Converting strings into expressions. Used in logic.py, planning.py and elsewhere.
from utils import *
x = expr('A | B')
x
type(x)
x.op
x.args
w = expr('A <== B')
y = expr('A ==> B')
z = expr('A <=> B')
w, y, z
x1 = expr('(A | B) ==> ~(C ^ D)')
x1
Expr is a recursive data structure.
x1.op
x1.args
type(x1.args[0])
x1.args[0].op
[expr('a + b ** c / d'), expr('x - sin(y) * e**x')]
This is useful if you are implementing computer algebra systems that perform symbolic mathematics.
We are going to focus on expr objects that represent propositional and first order logic (FOL) expressions.
from logic import *
We will create an instance of knowledge base for propositional logic.
kb = PropKB()
We add the above propositions to the knowledge base, as clauses.
kb.tell(x)
kb.tell(y)
kb.tell(z)
kb.tell(w)
kb.tell(x1)
kb.clauses
Note that the various ==>, <==, and <=> expressions were converts to disjunctive forms, using the or operator: |. That is to make it easier to perform inference.
ikb = PropKB()
ikb.tell('A ==> B')
ikb.tell('A')
ikb.clauses
ikb.ask(expr('B'))
kb.tell() adds a clause to the KB. kb.ask() queries the KB to see if the given clause can be deduced. If the deduction is valid, ask() returns the binding list required to make it true. An empty dictionary, {}, indicates (somewhat obscurely) that no substitution is required.
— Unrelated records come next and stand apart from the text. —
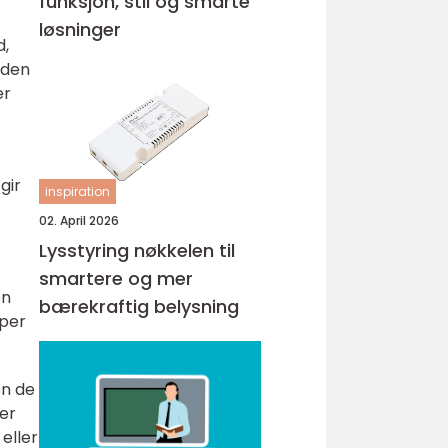
funksjon, stil og smarte
løsninger
d,
gden
er
gir
inspiration
02. April 2026
Lysstyring nøkkelen til
smartere og mer
en
bærekraftig belysning
aper
en de
er
eller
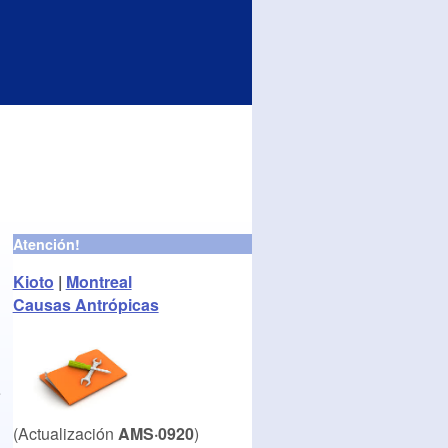
Atención!
Kioto
|
Montreal
Causas Antrópicas
e
(Actualización
AMS·0920
)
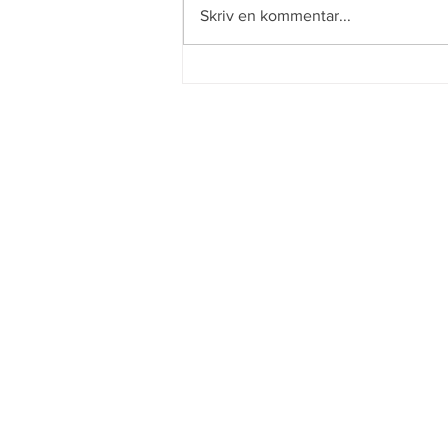
Enkel semester
Skriv en kommentar...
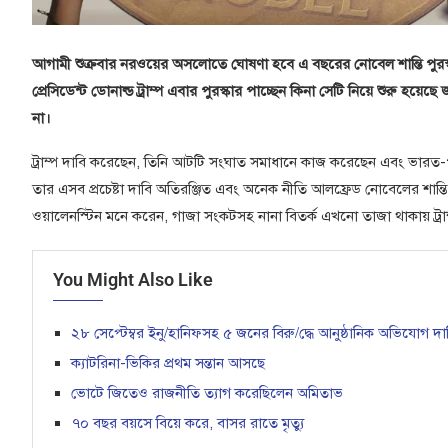
আগামী শুক্রবার নরওয়ের অসলোতে ঘোষণা হবে এ বছরের নোবেল শান্তি পুরস্ক
প্রেসিডেন্ট ডোনাল্ড ট্রাম্প এবার পুরস্কার পাচ্ছেন কিনা সেটি নিয়ে শুরু হয়
না।
ট্রাম্প দাবি করেছেন, তিনি আটটি সংঘাত সমাধানে কাজ করেছেন এবং ভারত-পাকিস
তার এসব প্রচেষ্টা দাবি অতিরঞ্জিত এবং অনেক নীতি আলফ্রেড নোবেলের শান্ত
ওয়ালেনস্টিন মনে করেন, গাজা সংকটসহ নানা বিতর্ক এখনো তাজা থাকায় ট্রা
You Might Also Like
২৮ সেপ্টেম্বর ইনু/হানিফসহ ৫ জনের বিরু/দ্ধে আনুষ্ঠানিক অভিযোগ দ
ক্যাটরিনা-ভিকির প্রথম সন্তান আসছে
ভোটে জিতেও রাজনীতি ত্যাগ করেছিলেন অমিতাভ
৭০ বছর বয়সে বিয়ে করে, বাসর রাতে মৃত্যু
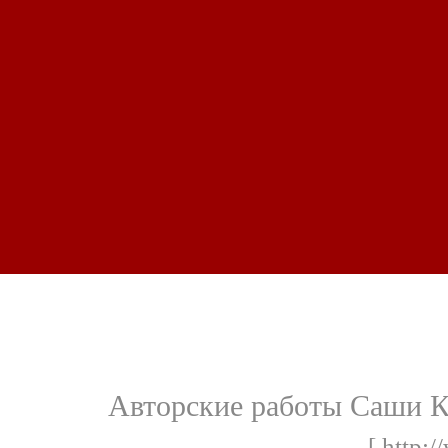
Авторские работы Саши Ко
[ http:/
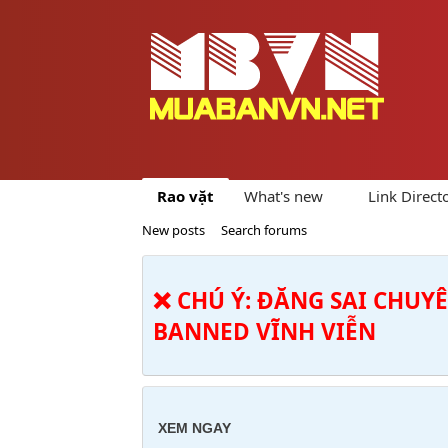
Rao vặt
What's new
Link Direct
New posts
Search forums
❌ CHÚ Ý: ĐĂNG SAI CHUY
BANNED VĨNH VIỄN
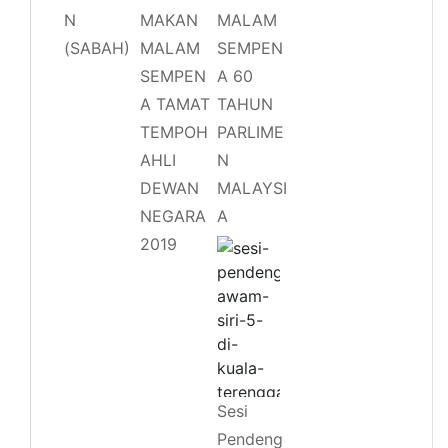
N
MAKAN
MALAM
(SABAH)
MALAM
SEMPEN
SEMPEN
A 60
A TAMAT
TAHUN
TEMPOH
PARLIME
AHLI
N
DEWAN
MALAYSI
NEGARA
A
2019
Sesi
Pendeng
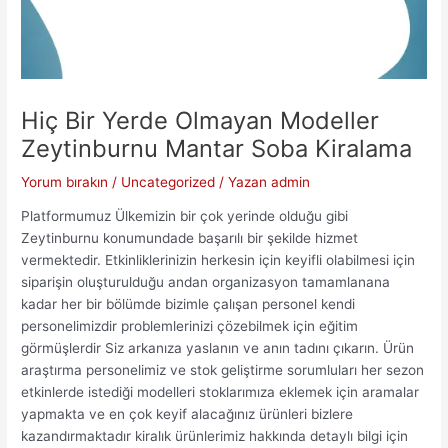
Hiç Bir Yerde Olmayan Modeller
Zeytinburnu Mantar Soba Kiralama
Yorum bırakın
/
Uncategorized
/ Yazan
admin
Platformumuz Ülkemizin bir çok yerinde olduğu gibi
Zeytinburnu konumundade başarılı bir şekilde hizmet
vermektedir. Etkinliklerinizin herkesin için keyifli olabilmesi için
siparişin oluşturulduğu andan organizasyon tamamlanana
kadar her bir bölümde bizimle çalışan personel kendi
personelimizdir problemlerinizi çözebilmek için eğitim
görmüşlerdir Siz arkanıza yaslanın ve anın tadını çıkarın. Ürün
araştırma personelimiz ve stok geliştirme sorumluları her sezon
etkinlerde istediği modelleri stoklarımıza eklemek için aramalar
yapmakta ve en çok keyif alacağınız ürünleri bizlere
kazandırmaktadır kiralık ürünlerimiz hakkında detaylı bilgi için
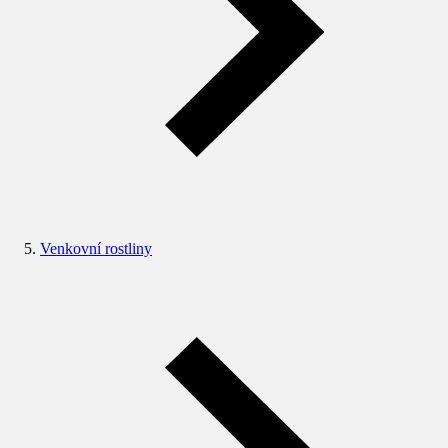
Venkovní rostliny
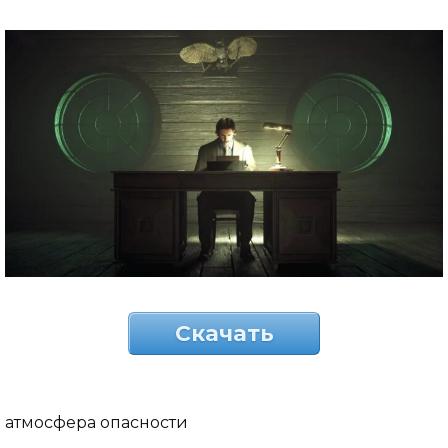
Скачать
атмосфера опасности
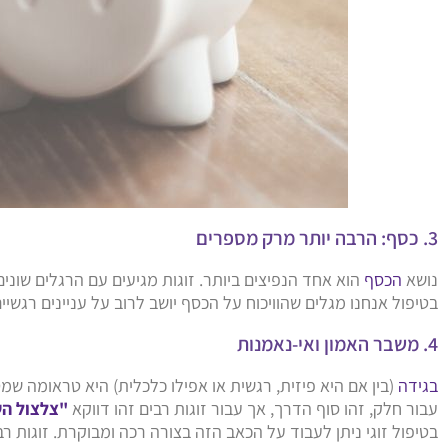
3. כסף: הרבה יותר מרק מספרים
נושא
הכסף
הוא אחד הנפיצים ביותר. זוגות מגיעים עם הרגלים שונים
בטיפול אנחנו מגלים שהוויכוח על הכסף יושב לרוב על עניינים רגשי
4. משבר האמון ואי-נאמנות
בגידה
(בין אם היא פיזית, רגשית או אפילו כלכלית) היא טראומה שמ
עבור חלק, זהו סוף הדרך, אך עבור זוגות רבים זהו דווקא
"צלצול ה
בטיפול זוגי ניתן לעבוד על הכאב הזה בצורה רכה ומבוקרת. זוגו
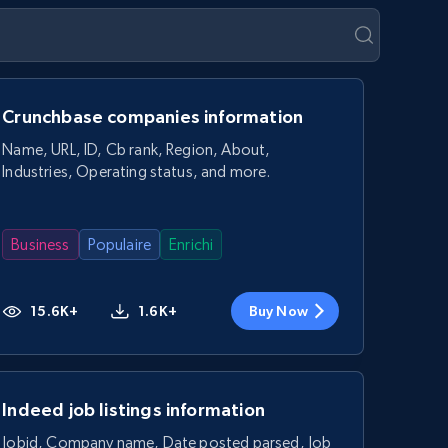
Crunchbase companies information
Name, URL, ID, Cb rank, Region, About,
Industries, Operating status, and more.
Business
Populaire
Enrichi
15.6K+
1.6K+
Buy Now
Indeed job listings information
Jobid, Company name, Date posted parsed, Job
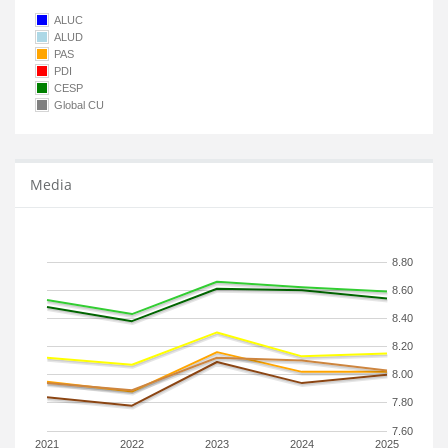
ALUC
ALUD
PAS
PDI
CESP
Global CU
Media
8.80
8.60
8.40
8.20
8.00
7.80
7.60
2021
2022
2023
2024
2025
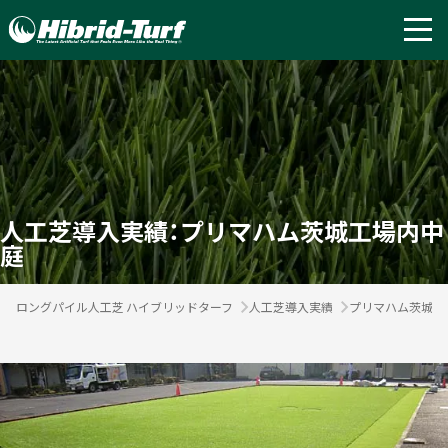
人工芝導入実績：プリマハム茨城工場内中
庭
ロングパイル人工芝 ハイブリッドターフ
人工芝導入実績
プリマハム茨城工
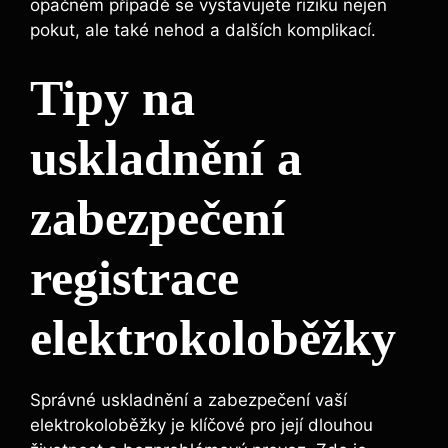
opačném případě se vystavujete riziku nejen
pokut, ale také nehod a dalších komplikací.
Tipy na
uskladnění a
zabezpečení
registrace
elektrokoloběžky
Správné uskladnění a zabezpečení vaší
elektrokoloběžky je klíčové pro její dlouhou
We can avoid this possible confusion by using ask_if_true()
ikb.ask_if_true(expr('B'))
ikb.ask(expr('C'))
ikb.ask_if_true(expr('C'))
ikb.clauses
Note that even though ikb deduced that 'B' is valid, it did not add it to the knowledge base.
Fixed errors in expr: changed ^ to &
ikb.tell(expr('D & E'))
ikb.clauses
ikb.ask(expr('E'))
It looks like and elimination works now. Let's try and introduction. We first retract the D & E clause.
ikb.retract(expr('D & E'))
ikb.clauses
ikb.tell(expr('C'))
ikb.tell(expr('D'))
ikb.clauses
ikb.ask(expr('C & D'))
Good Now we try or introduction.
ikb.ask(expr('C | B'))
ikb.ask(expr('D | E'))
Eureka! That works! Now we try doublenegation elimination.
ikb.clauses
ikb.tell(expr('~~E'))
ikb.clauses
It looks like that happened automagically!
ikb.clauses
ikb.tell(expr('F | G'))
ikb.clauses
ikb.tell(expr('~G'))
ikb.clauses
ikb.ask(expr('F'))
ikb.clauses
ikb.tell(expr('H | I'))
ikb.tell(expr('~I | J'))
ikb.clauses
ikb.ask(expr('H | J'))
Success! This is how resolution works!
ikb.tell('K ==> L')
ikb.tell('L ==> M')
ikb.clauses
ikb.ask(expr('K ==> M'))
This works!